◆ **WHAT YOU NEED TO DO**: Reproduce each line of the entries that carries "Energy".

== Segment start ==

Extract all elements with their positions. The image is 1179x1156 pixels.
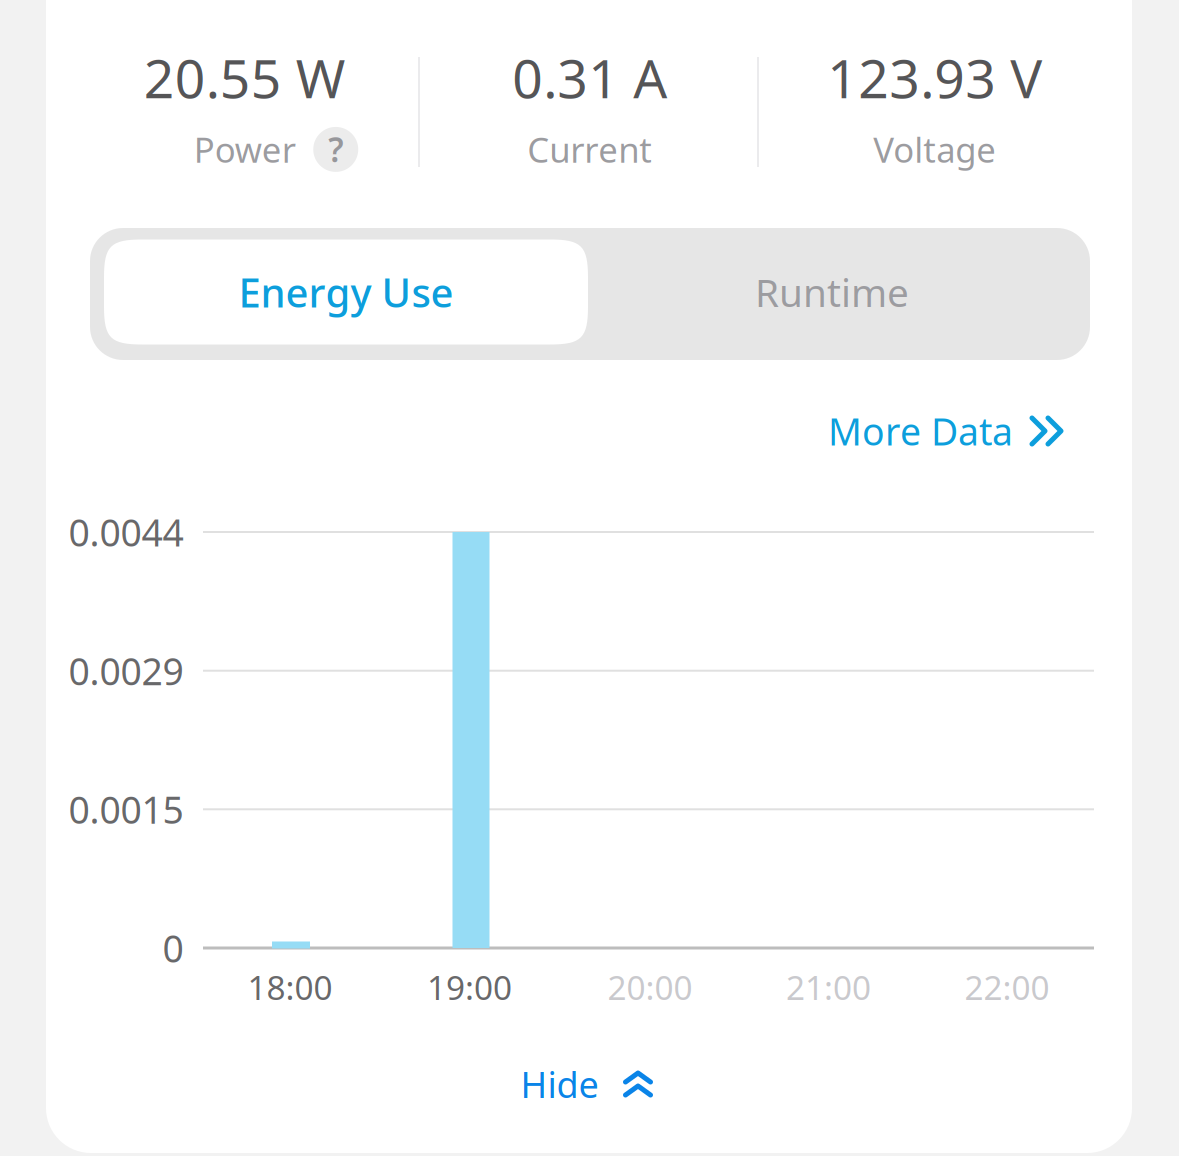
staticText: 0.0044 bbox=[68, 507, 184, 557]
staticText: Energy Use bbox=[238, 265, 454, 318]
staticText: More Data bbox=[828, 406, 1013, 456]
staticText: 123.93 V bbox=[827, 42, 1042, 113]
button[interactable]: More Data bbox=[820, 396, 1072, 466]
staticText: ? bbox=[328, 127, 343, 172]
staticText: 22:00 bbox=[964, 965, 1050, 1009]
staticText: 0.31 A bbox=[512, 42, 667, 113]
button[interactable]: Runtime bbox=[588, 240, 1076, 344]
staticText: 19:00 bbox=[427, 965, 512, 1009]
staticText: Voltage bbox=[873, 126, 996, 172]
staticText: Current bbox=[527, 126, 652, 172]
staticText: Runtime bbox=[755, 266, 909, 318]
button[interactable]: Energy Use bbox=[104, 240, 588, 344]
staticText: 0.0029 bbox=[68, 646, 184, 696]
staticText: Hide bbox=[520, 1060, 598, 1108]
staticText: 0.0015 bbox=[68, 784, 184, 834]
button[interactable]: About power bbox=[313, 127, 358, 172]
staticText: 18:00 bbox=[248, 965, 332, 1009]
staticText: 20.55 W bbox=[144, 42, 346, 113]
staticText: 0 bbox=[162, 923, 184, 973]
button[interactable]: Hide bbox=[510, 1050, 664, 1118]
staticText: Power bbox=[194, 126, 296, 172]
staticText: 20:00 bbox=[608, 965, 692, 1009]
staticText: 21:00 bbox=[786, 965, 871, 1009]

== Segment end ==

◆ **RESULT**:
staticText: Energy Use bbox=[238, 265, 454, 318]
button[interactable]: Energy Use bbox=[104, 240, 588, 344]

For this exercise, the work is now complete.